↓

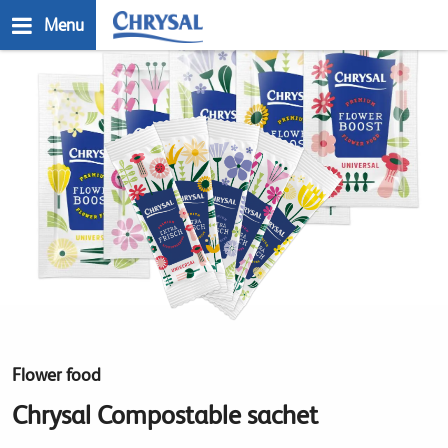
Skip
Menu
to
main
n
content
Flower food
Chrysal Compostable sachet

↑

[WORK ORDER] Copy out the listing above in full and keep the pictures out.

[WRITTEN RESPONSE]
Skip
Menu
to
main
n
content
Flower food
Chrysal Compostable sachet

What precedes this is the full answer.